A few weeks after her birth the Minister for Justice affirmed a decision handed down in November 2005 to deport Caroline to Nigeria.

Gerard Hurley, who has six children from a previous marriage, says he doesn’t know what he would do without his wife.

“There is simply no way I can leave my 14-year-old daughter Megan, uproot myself and move to Nigeria to live with Caroline,” says the Corkman, who has spent this week contacting local TDs to try to get them to lobby Dermot Ahern, the Minister for Justice, for an amnesty. A spokesman for the Justice Department says it does not comment on individual cases.

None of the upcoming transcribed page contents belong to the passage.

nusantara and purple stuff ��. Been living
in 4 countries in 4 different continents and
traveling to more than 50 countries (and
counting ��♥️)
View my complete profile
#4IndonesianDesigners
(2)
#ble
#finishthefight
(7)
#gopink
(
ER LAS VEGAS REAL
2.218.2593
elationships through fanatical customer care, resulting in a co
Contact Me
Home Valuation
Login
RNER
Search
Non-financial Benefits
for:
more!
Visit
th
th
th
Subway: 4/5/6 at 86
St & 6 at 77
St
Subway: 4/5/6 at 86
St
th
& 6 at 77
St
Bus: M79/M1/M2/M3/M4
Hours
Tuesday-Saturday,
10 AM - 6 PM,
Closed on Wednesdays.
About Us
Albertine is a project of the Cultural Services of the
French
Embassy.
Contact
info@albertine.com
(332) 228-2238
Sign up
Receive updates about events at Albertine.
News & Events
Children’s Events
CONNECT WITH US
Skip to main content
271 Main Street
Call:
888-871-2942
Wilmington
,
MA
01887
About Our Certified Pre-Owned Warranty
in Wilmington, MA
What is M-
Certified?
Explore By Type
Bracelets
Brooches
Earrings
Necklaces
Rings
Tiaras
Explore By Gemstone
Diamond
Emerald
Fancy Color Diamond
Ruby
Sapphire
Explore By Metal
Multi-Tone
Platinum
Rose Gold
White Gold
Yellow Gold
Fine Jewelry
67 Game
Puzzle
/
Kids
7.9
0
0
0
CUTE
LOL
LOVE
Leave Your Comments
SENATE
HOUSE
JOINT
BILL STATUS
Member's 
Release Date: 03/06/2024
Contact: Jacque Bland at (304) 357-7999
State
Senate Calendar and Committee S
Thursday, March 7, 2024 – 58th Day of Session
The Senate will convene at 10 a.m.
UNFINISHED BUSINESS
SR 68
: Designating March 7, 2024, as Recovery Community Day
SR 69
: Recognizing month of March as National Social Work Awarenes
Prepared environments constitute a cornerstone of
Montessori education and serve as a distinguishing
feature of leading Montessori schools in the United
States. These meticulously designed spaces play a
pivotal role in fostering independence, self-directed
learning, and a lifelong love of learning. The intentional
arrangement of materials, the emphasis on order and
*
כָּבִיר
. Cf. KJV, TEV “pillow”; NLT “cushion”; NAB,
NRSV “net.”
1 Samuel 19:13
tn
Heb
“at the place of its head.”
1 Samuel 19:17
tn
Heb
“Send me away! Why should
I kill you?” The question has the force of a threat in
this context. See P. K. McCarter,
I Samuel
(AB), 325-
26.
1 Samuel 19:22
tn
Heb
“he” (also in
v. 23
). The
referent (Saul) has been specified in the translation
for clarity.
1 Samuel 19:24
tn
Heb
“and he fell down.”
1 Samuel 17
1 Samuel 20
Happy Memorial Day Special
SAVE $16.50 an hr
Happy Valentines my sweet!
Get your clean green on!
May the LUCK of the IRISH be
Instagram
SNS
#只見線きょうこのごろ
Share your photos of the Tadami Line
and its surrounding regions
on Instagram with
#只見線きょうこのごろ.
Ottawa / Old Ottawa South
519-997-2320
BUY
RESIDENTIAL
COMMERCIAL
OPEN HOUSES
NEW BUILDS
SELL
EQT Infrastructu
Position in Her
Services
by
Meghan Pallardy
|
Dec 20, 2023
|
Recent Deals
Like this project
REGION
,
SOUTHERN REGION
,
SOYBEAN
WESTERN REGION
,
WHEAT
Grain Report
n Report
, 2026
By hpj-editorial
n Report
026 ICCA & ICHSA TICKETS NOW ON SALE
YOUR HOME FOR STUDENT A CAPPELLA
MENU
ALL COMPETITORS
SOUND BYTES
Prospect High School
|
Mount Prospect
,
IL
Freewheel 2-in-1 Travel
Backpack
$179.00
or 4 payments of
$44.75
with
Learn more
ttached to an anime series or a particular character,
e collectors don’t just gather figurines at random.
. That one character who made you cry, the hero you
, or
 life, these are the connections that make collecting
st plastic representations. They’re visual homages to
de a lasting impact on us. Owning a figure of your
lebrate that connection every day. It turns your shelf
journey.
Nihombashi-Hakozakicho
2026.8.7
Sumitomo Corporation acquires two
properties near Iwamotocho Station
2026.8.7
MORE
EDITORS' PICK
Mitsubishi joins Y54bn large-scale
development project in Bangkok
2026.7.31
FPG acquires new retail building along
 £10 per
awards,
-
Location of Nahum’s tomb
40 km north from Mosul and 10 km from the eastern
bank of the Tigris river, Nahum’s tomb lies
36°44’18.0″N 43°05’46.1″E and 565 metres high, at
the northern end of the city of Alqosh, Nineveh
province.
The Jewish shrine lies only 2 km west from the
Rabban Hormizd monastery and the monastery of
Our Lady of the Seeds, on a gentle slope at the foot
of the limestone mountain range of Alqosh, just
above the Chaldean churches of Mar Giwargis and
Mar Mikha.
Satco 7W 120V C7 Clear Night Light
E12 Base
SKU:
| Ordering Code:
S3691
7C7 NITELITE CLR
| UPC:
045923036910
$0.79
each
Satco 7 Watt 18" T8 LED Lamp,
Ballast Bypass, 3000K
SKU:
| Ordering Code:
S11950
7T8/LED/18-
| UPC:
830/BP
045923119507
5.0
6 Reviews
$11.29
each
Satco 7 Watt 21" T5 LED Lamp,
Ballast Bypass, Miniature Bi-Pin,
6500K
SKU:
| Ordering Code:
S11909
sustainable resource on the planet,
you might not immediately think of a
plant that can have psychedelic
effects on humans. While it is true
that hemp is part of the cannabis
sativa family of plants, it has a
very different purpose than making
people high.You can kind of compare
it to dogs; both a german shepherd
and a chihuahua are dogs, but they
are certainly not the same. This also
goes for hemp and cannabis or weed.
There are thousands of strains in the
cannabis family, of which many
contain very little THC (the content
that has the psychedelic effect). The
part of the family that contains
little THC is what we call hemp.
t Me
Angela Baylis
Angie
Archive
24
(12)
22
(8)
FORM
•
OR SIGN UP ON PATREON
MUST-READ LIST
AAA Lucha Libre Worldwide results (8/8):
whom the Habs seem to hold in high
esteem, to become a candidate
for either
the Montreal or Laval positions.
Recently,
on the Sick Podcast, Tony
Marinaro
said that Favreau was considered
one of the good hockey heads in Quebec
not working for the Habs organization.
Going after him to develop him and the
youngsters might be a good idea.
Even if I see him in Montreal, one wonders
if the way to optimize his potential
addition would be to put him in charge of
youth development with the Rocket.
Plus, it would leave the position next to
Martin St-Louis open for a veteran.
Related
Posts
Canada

The Hurleys’ case is one of hundreds of court appeals by immigrants involving their children, who are Irish citizens, that are being fast-tracked through the courts. This year 12 children of Irish citizenship have been forced to leave the State following a decision to deport a parent.

This case is unusual because Gerard is an Irish citizen who may have to say goodbye to his wife and daughter because of Ireland’s tough immigration rules.

Most other cases involve immigrant parents one of whom is legally resident, thereby entitling their children to Irish citizenship, and the other whose visa is running out or whose asylum application has been turned down.

Ireland’s laws seem to be particularly unwelcoming. “The irony in Gerard’s case is that if Caroline had married a citizen of any other European Union state she would have qualified for residency rights in Ireland under the EU freedom-of-movement directive,” says Brian Burns, a solicitor with Burns Kelly Corrigan, who is evaluating whether there are grounds for a new appeal. “This is a clear case of reverse discrimination, whereby Irish citizens have less right to live with their non-EU spouse than other Europeans.”

The partners of other Irish citizens have been deported recently. Christy Ogdeide Ryan, the 52-year-old Nigerian wife of a 68-year-old pensioner, and Henry Olabode, a Nigerian man married to an Irish woman in Athlone, were both deported last March. Unlike the Hurleys, however, neither couple had an Irish-citizen child.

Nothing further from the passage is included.